# Exercise instructions
Copy the entries below verbatim, omitting any pictures they contain.
=== Begin Enclosure ===
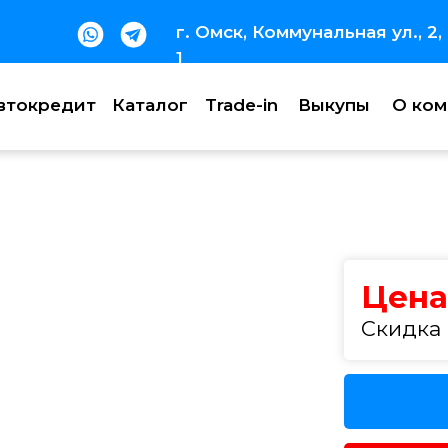
г. Омск, Коммунальная ул., 2,
1
втокредит
Каталог
Trade-in
Выкупы
О ком
Trade-in
Выкупы
О компании
Цена
Скидка 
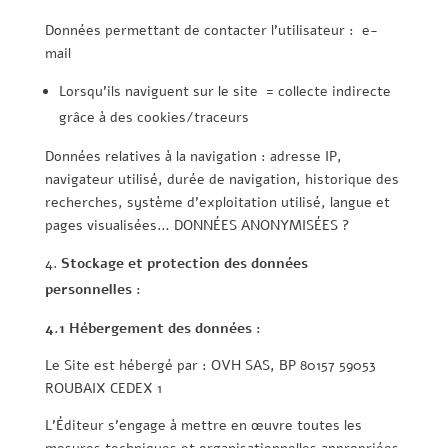
Données permettant de contacter l’utilisateur : e-
mail
Lorsqu’ils naviguent sur le site = collecte indirecte
grâce à des cookies/traceurs
Données relatives à la navigation : adresse IP,
navigateur utilisé, durée de navigation, historique des
recherches, système d’exploitation utilisé, langue et
pages visualisées… DONNÉES ANONYMISÉES ?
Stockage et protection des données
personnelles :
4.1 Hébergement des données :
Le Site est hébergé par : OVH SAS, BP 80157 59053
ROUBAIX CEDEX 1
L’Éditeur s’engage à mettre en œuvre toutes les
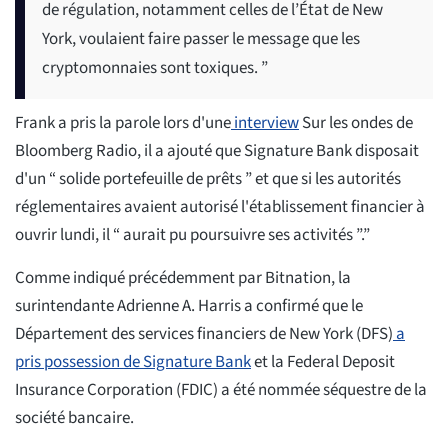
de régulation, notamment celles de l’État de New
York, voulaient faire passer le message que les
cryptomonnaies sont toxiques. ”
Frank a pris la parole lors d'une
interview
Sur les ondes de
Bloomberg Radio, il a ajouté que Signature Bank disposait
d'un “ solide portefeuille de prêts ” et que si les autorités
réglementaires avaient autorisé l'établissement financier à
ouvrir lundi, il “ aurait pu poursuivre ses activités ”.”
Comme indiqué précédemment par Bitnation, la
surintendante Adrienne A. Harris a confirmé que le
Département des services financiers de New York (DFS)
a
pris possession de Signature Bank
et la Federal Deposit
Insurance Corporation (FDIC) a été nommée séquestre de la
société bancaire.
=== End Enclosure ===
# Answer to the exercise
г. Омск, Коммунальная ул., 2,
1
втокредит
Каталог
Trade-in
Выкупы
О ком
Trade-in
Выкупы
О компании
Цена
Скидка 
Données permettant de contacter l’utilisateur : e-
mail
Lorsqu’ils naviguent sur le site = collecte indirecte
grâce à des cookies/traceurs
Données relatives à la navigation : adresse IP,
navigateur utilisé, durée de navigation, historique des
recherches, système d’exploitation utilisé, langue et
pages visualisées… DONNÉES ANONYMISÉES ?
Stockage et protection des données
personnelles :
4.1 Hébergement des données :
Le Site est hébergé par : OVH SAS, BP 80157 59053
ROUBAIX CEDEX 1
L’Éditeur s’engage à mettre en œuvre toutes les
de régulation, notamment celles de l’État de New
York, voulaient faire passer le message que les
cryptomonnaies sont toxiques. ”
Frank a pris la parole lors d'une
interview
Sur les ondes de
Bloomberg Radio, il a ajouté que Signature Bank disposait
d'un “ solide portefeuille de prêts ” et que si les autorités
réglementaires avaient autorisé l'établissement financier à
ouvrir lundi, il “ aurait pu poursuivre ses activités ”.”
Comme indiqué précédemment par Bitnation, la
surintendante Adrienne A. Harris a confirmé que le
Département des services financiers de New York (DFS)
a
pris possession de Signature Bank
et la Federal Deposit
Insurance Corporation (FDIC) a été nommée séquestre de la
société bancaire.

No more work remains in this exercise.